For the better part of the last two weeks, a touch of Hollywood has graced the tip of Lynn Canal as Academy Award-winning stars Robin Williams and Holly Hunter - along with dozens of other actors and crew members - have stayed in Skagway while shooting a movie north of town, across the Canadian border.
The stars have created a buzz around town. While allowing the cast and crew to work on the movie, titled "The Big White," residents have taken advantage of chance encounters on the street, in bars or in stores to talk with celebrities.
And many schoolchildren have been roaming the compact town on their bikes to go stargazing during daylight hours; one observer called them the "kidarazzi."
"They have brought a lot of energy to town," resident Karla Ray said of the movie crew. Ray owns the Klothes Rush, Broadway Video and the Kone Kompany with her husband, Duff. "They've knocked us out of our winter doldrums."
It seems every local has a tale to tell about a brush with fame, and residents and visitors alike have found much to enjoy in each other's company.
"They've sort of dispelled most people's impression of Hollywood folk," said Janilyn Heger, owner of the Alaskan Sojourn Hostel. "They're very casual, very nice people."
Heger - whose home is near where the stars are staying - spotted Williams walking in town and asked him to sign her unique guestbook - lines of clothespins hanging in the entryway. Heger said the star was very gracious, and signed a pin.

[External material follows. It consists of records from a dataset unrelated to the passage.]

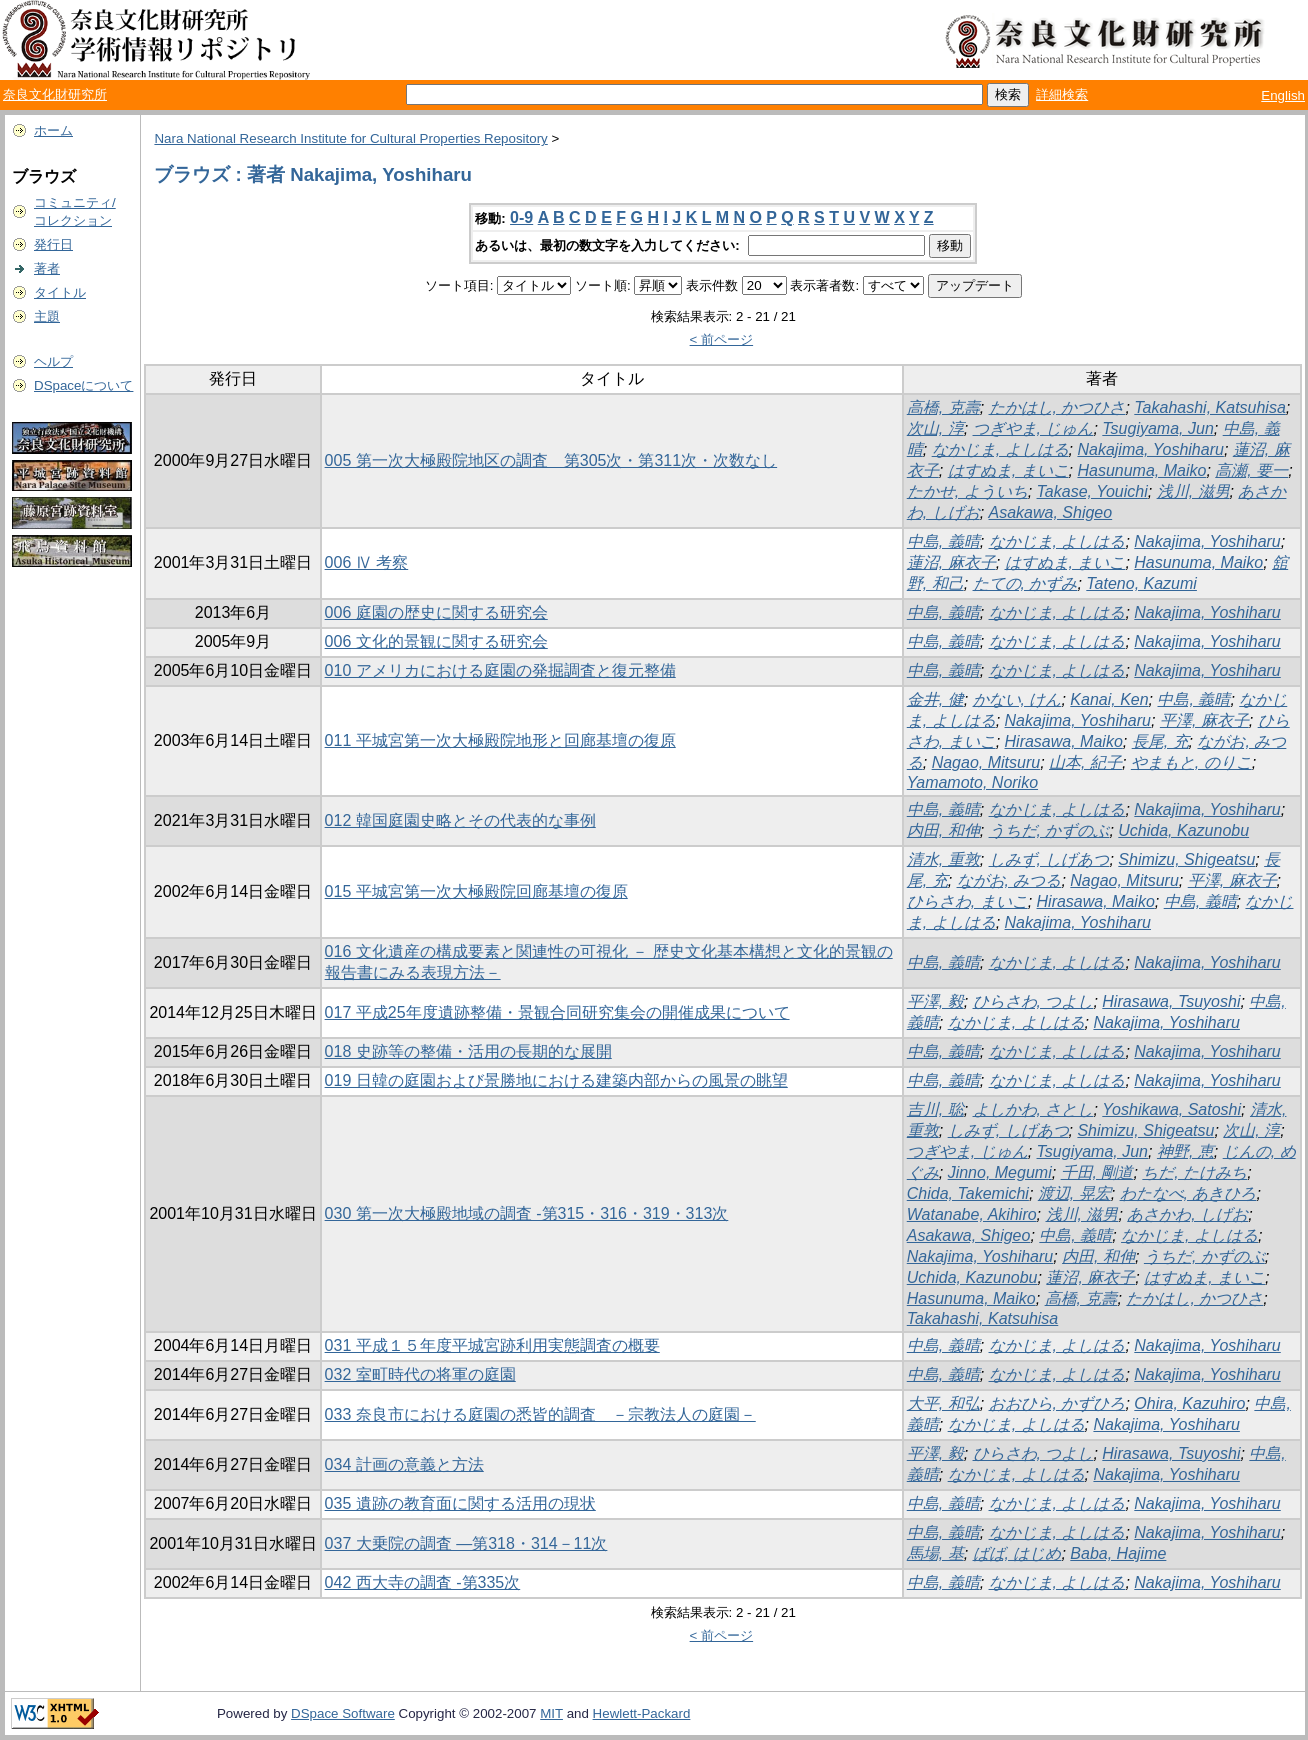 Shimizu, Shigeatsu (1186, 859)
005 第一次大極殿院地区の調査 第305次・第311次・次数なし (551, 460)
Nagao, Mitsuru (986, 762)
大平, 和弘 (943, 1403)
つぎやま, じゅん (1033, 428)
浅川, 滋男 (1193, 491)
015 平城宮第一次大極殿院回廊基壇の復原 (476, 891)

Blaine Mero, owner of the Now & Then Shop, said the actor/comedian dropped by and riffed on some antique signs on display. Williams has given impromptu performances at other businesses, too.
Hunter stopped in at Broadway Video to rent a movie and found a line at the counter. But clerk Garrett Hunt said the actress did not demand any special accommodations.
"(She) was like, 'Let these people go ahead; I'm not in a hurry,'" he said.
Hunter paid the same rental fee as everyone else - but employees did not make her leave a credit card number as deposit. She signed the store's copies of her movies, like "The Piano" and "Raising Arizona."
"They're famous and rich, but still so humble," Hunt said. "They're nicer than most people I've met."
Skagway tourism director Buckwheat Donahue - who has dealt with many film crews in the past - said this one stands out.
"They make a lot of requests, but they always say 'Please,' 'Thank you,'" Donahue said. "A lot of production companies don't do that."
As the guests have brought an infusion of energy to town, they have also pumped a lot of money into businesses.
"Everyone is feeling blessed by it," said Heger, who - though not putting up film workers at her hostel - has nonetheless benefited by accommodating other visitors unable to find hotel rooms. "April is usually that last, eking-by month before we have some revenue coming in (from summer tourism)."
The Westmark Inn opened a month early for the crew, and other hotels and restaurants have seen an increase in business.
"We won't know for months exactly what kind of a boost it's been, but we are expecting at least 1,300 room-nights out of them for the month of April," Donahue said. "Usually we only get a couple hundred."
Collin Friesen, who wrote the movie, is from Canada but is currently living in Los Angeles. He called Skagway "the friendliest town I've ever been to in my life."
"The people have been absolutely terrific," he said. "Everyone has been excited, but they're letting us do our stuff."
The cast and crew had to deal with some technical problems - few of their cell phones work in Skagway, and there were some problems accessing the Internet - but the town left a good impression.
"I don't think I could live here, but there is something nice about spending time in a place like this," Friesen said. "People are nice to you, even though you can't do anything for them."